■ TASK BRIEF ■
Print each entry precisely; exclude the pictures.
----------------
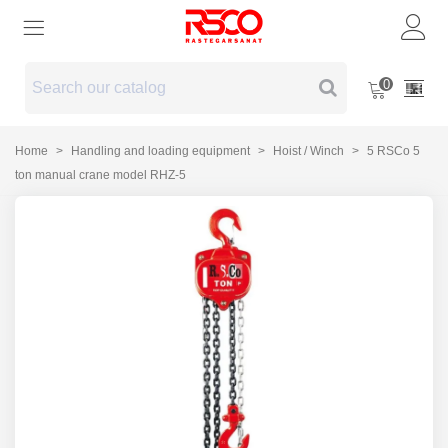
0
Home
>
Handling and loading equipment
>
Hoist / Winch
>
5 RSCo 5
ton manual crane model RHZ-5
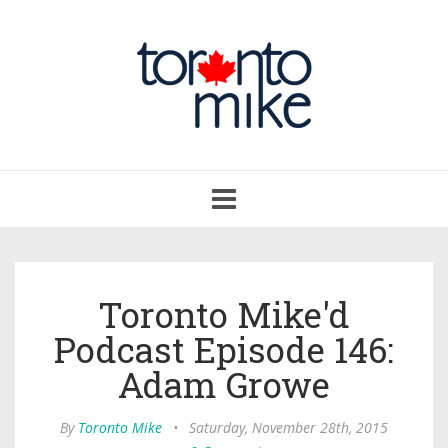
Toggle
navigation
Toronto Mike'd
Podcast Episode 146:
Adam Growe
By
Toronto Mike
•
Saturday, November 28th, 2015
----------------
■ SOLUTION TO THIS PROBLEM ■
0
Home
>
Handling and loading equipment
>
Hoist / Winch
>
5 RSCo 5
ton manual crane model RHZ-5
Toggle
navigation
Toronto Mike'd
Podcast Episode 146:
Adam Growe
By
Toronto Mike
•
Saturday, November 28th, 2015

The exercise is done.